You then have a graph of the average for the last few days.

Next is a representation of your activity on the filesystems. On the left, the graph shows the number of disk write commands you have performed (input/output operations per second). On the right, you see the amount of data transferred to the servers over a given period (Bandwidth).

The next section shows all the jobs you have already started, which are currently running or pending. In the top left corner, you can filter jobs by their status (OOM, completed, running, etc.). In the top right corner, you can search by job ID or by job name. Finally, in the bottom right corner, there is an option to quickly navigate between pages by performing multiple jumps.

CPU jobs

At the top, you see the job name, its number, your username, and the status. Details of your submission script are displayed by clicking on Show submitted job script. If the job was launched in interactive mode, the submission script will not be available.

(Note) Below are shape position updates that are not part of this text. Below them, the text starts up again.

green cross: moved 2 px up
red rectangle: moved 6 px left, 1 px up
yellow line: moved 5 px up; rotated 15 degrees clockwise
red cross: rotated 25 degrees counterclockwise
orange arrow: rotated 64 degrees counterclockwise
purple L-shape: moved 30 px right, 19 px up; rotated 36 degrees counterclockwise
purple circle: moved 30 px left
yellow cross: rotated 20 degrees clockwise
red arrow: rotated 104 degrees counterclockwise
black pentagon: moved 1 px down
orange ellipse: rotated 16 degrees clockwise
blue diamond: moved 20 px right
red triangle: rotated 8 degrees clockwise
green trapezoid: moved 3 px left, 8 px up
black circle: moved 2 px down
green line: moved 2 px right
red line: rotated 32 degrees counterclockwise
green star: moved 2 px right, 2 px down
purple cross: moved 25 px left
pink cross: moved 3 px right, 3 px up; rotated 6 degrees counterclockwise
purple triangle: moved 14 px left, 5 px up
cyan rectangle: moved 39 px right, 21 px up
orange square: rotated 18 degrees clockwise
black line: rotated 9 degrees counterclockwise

The working directory and the submission command can be seen by clicking on Show submit command.

The next section shows information on the scheduler. To display the information on your CPU account, click on your account number.

In the Ressources section, you can see the resources used by your job by comparing columns Allocated and Used for the listed parameters.

The CPU graph shows the CPU cores you have requested, over time. On the right, you can select the cores you want to see. Please note that this graph is not available for very short jobs.

This graphs shows the usage of the memory you requested, over time.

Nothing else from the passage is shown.